OMAHA, Neb., Nov. 28, 2018 (GLOBE NEWSWIRE) -- Green Plains Inc. (NASDAQ:GPRE) today announced that it has repaid its entire obligation for the $500 million senior secured term loan due 2023. All of the company’s assets and subsidiaries, not including Green Plains Partners LP (NASDAQ:GPP), are unencumbered from term debt.

“When we announced our portfolio optimization plan in May, our priorities included proving the value of our assets and significantly reducing or eliminating term debt and I am pleased to say we have achieved those objectives,” said Todd Becker, president and chief executive officer of Green Plains Inc. “For the first time in Green Plains’ history, we have no term debt which is a direct result of our efforts to strengthen our balance sheet through the completion of the reported asset sales.”

“We continue to focus our efforts on additional asset divestments, investing in high-protein process technology, repurchasing shares and reducing controllable expenses,” Becker added.

About Green Plains Inc.
Green Plains Inc. (NASDAQ:GPRE) is a diversified commodity-processing business with operations related to ethanol production, grain handling and storage, cattle feeding, and commodity marketing and logistics services.
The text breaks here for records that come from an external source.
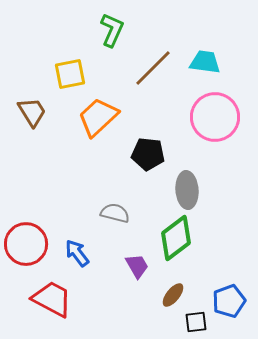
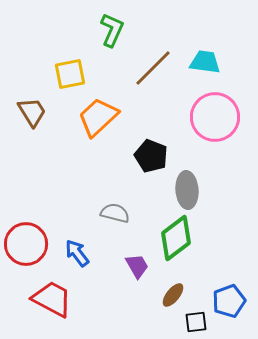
black pentagon: moved 3 px right, 2 px down; rotated 16 degrees clockwise
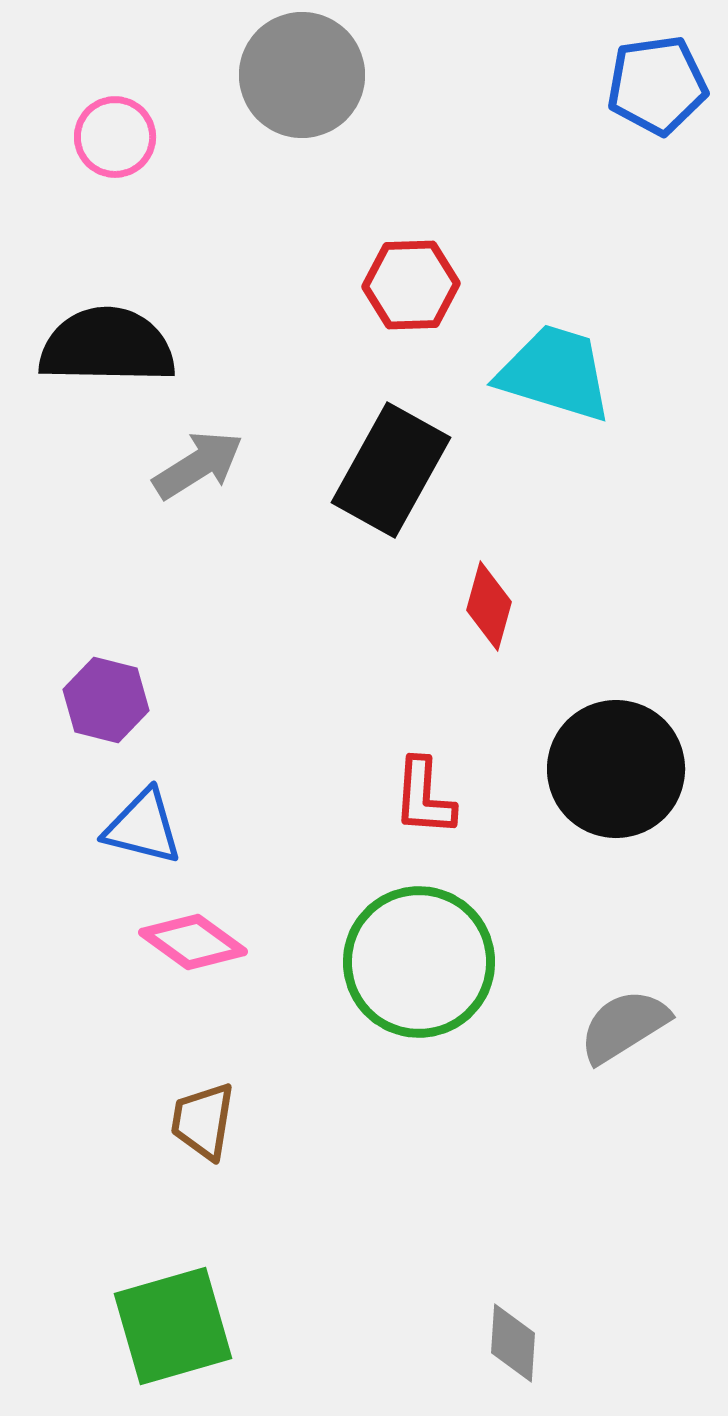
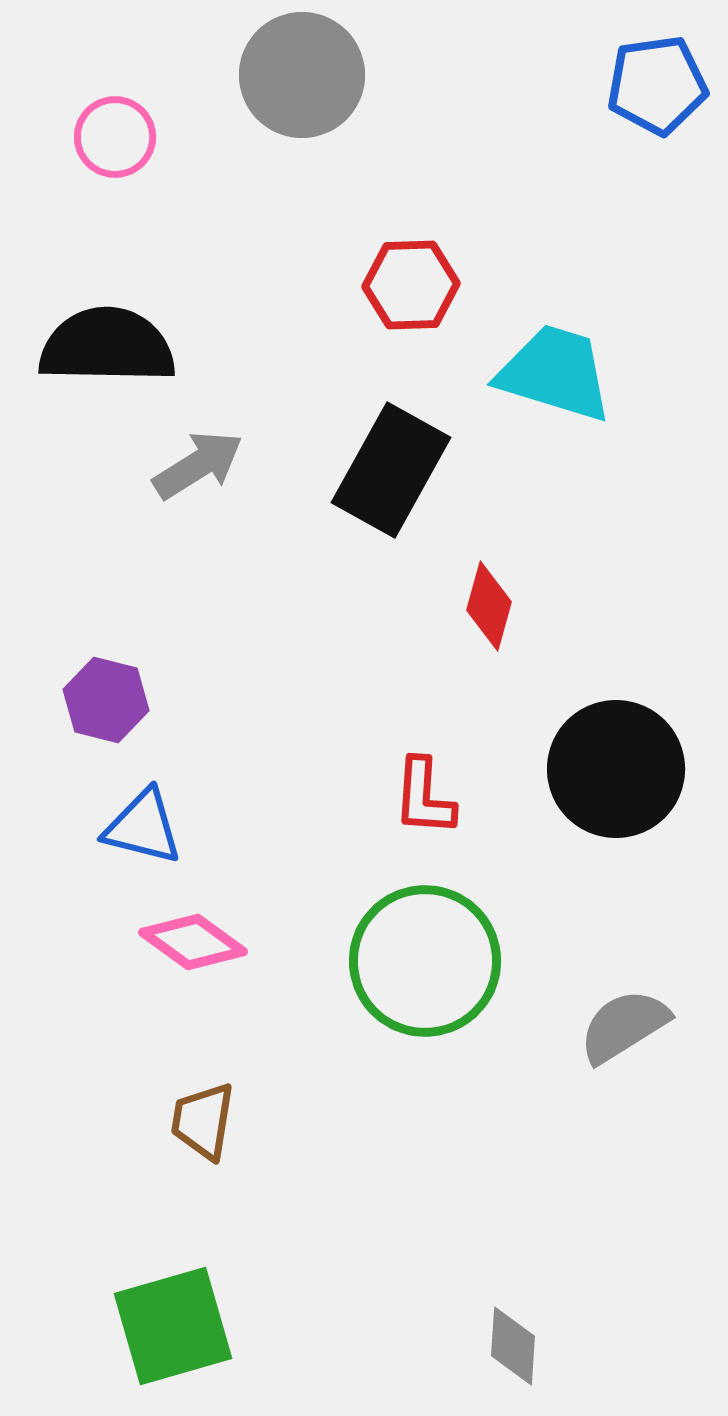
green circle: moved 6 px right, 1 px up
gray diamond: moved 3 px down
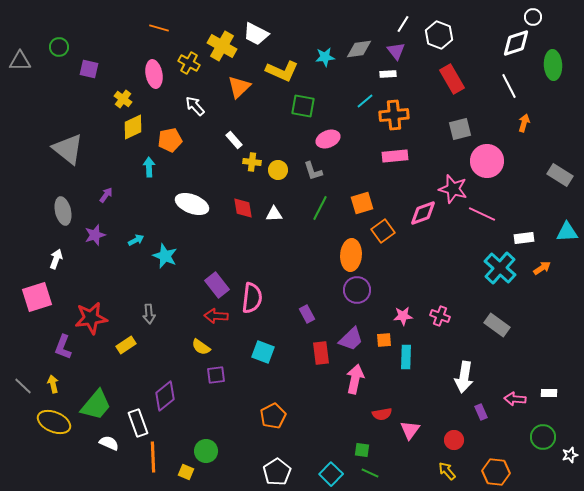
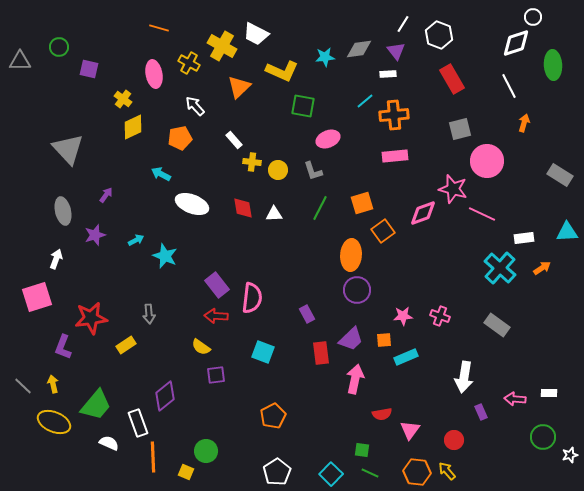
orange pentagon at (170, 140): moved 10 px right, 2 px up
gray triangle at (68, 149): rotated 8 degrees clockwise
cyan arrow at (149, 167): moved 12 px right, 7 px down; rotated 60 degrees counterclockwise
cyan rectangle at (406, 357): rotated 65 degrees clockwise
orange hexagon at (496, 472): moved 79 px left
The company is one of the leading producers of ethanol in the world and, through its adjacent businesses, is focused on the production of high-protein feed ingredients and export growth opportunities. Green Plains owns a 49.1% limited partner interest and a 2.0% general partner interest in Green Plains Partners. For more information about Green Plains, visit www.gpreinc.com.

Forward-Looking Statements
This news release includes forward-looking statements within the meaning of the Private Securities Litigation Reform Act of 1995, as amended. Forward-looking statements reflect management’s current views, which are subject to risks and uncertainties including, but not limited to, anticipated financial and operating results, plans and objectives that are not historical in nature. These statements may be identified by words such as “believe,” “expect,” “may,” “should,” “will” and similar expressions. Factors that could cause actual results to differ materially from those expressed or implied include risks related to Green Plains’ ability to successfully complete the portfolio optimization plan and other risks discussed in Green Plains’ reports filed with the Securities and Exchange Commission. Investors are cautioned not to place undue reliance on forward-looking statements, which speak only as of the date of this news release. Green Plains assumes no obligation to update any such forward-looking statements, except as required by law.